Ainsi la joie peut, dans le Christ, dominer les conséquences d’une souffrance péniblement endurée. « La souffrance et la joie ne sont plus [dans le Christ] des ennemies irréductibles », enseignait saint Paul VI (Audience, 19/04/1972).

Le Magnificat que nous avons entendu à la place du psaume constitue un chant d’allégresse pour toutes les générations qui déclarent la Vierge Marie bienheureuse, en écho au chant d’Isaïe entendu lors de la première lecture : « Je tressaille de joie dans le Seigneur, mon âme exulte en mon Dieu » (Is 61, 10). Pour apprendre la joie, mettons-nous donc à si bonne école, tournons-nous vers « la Mère pleine de la sainte joie (Mater plena sanctae laetitiae) », selon l’expression de saint Paul VI dans Gaudete de Domino. Les anges à Noël ne vont-ils pas nous annoncer « une grande joie (gaudium magnum), celle de tout le peuple » (Lc 2, 10) ? Les mages à la vue de l’astre ne seront-ils pas eux-mêmes « remplis d’une très grande joie » (Mt 2, 10) ? Certes la joie qui nous anime est encore une liesse retenue, non pas un jubilate qui débordera en son temps, ayons-en l’espérance. La période liturgique est encore à l’attente, mais joyeuse, allègre, légère, car certaine comme la « bienheureuse espérance » (Tt 2, 13), celle qui ne « déçoit pas » (Rm 5, 5). Si nous nous préparons réellement à l’annonce de la « grande joie » du salut qui doit advenir dans nos cœurs, demain nous aurons vraiment accès à la joie, à « la jubilation », c’est-à-dire à « la louange ineffable qui ne peut partir que de l’âme » (Augustin, Sur le Ps 49, 3). Rien de grand sans préparation.

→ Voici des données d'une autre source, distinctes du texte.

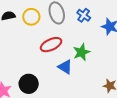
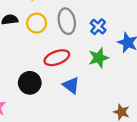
green star: (81, 52) -> (99, 58), moved
black circle: (29, 84) -> (30, 83), moved

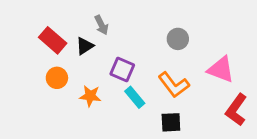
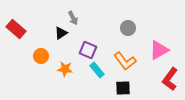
red rectangle: (53, 40) -> (16, 29), moved
pink triangle: (221, 70) -> (159, 50), turned -50

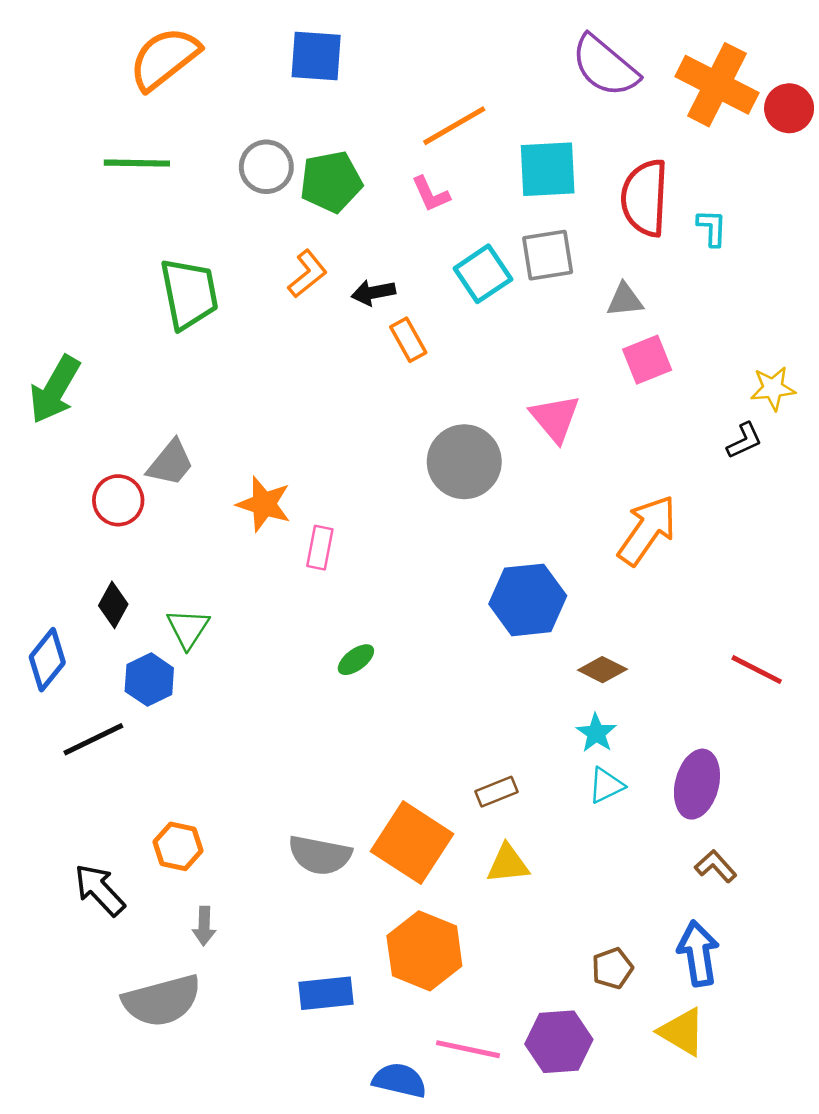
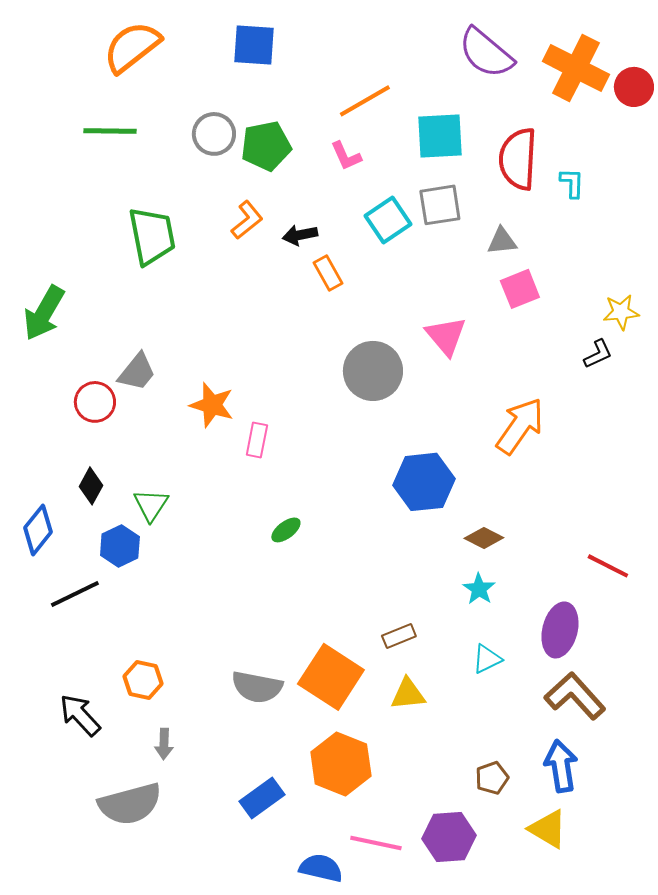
red line: (757, 670) -> (608, 566), moved
cyan triangle: (606, 785) -> (487, 659), moved
brown L-shape: (716, 866) -> (575, 696), size x1.8
blue rectangle: (326, 993) -> (262, 798), turned -30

En cet Avent, que nous puissions chacun attiser en nous un foyer si intense de joie de sorte que personne ne nous quitte sans avoir ressenti une certaine contagion frémissante, joyeuse, discrète, comme savent se le manifester entre eux les amoureux authentiques ! Qu’aujourd’hui, au profond de notre vie conformée au Christ, le Seigneur nous restaure selon la prophétie d’Isaïe : « Je ferai de toi […] une source de joie d’âge en âge » (Is 60, 15). Avec Jean-Baptiste, ce premier « immergé » au jour de la Visitation par cette source de la grâce, ce joyeux « ami de l’Époux », ce grand « précurseur » de la joie chrétienne, rendons « témoignage à la Lumière » (Jn 1, 7), à Celui qui vient bientôt. Ce témoignage lumineux ne peut qu’aboutir un jour à l’expérience du Ressuscité : « En voyant le Seigneur, les disciples furent tout à la joie » (Jn 20, 20).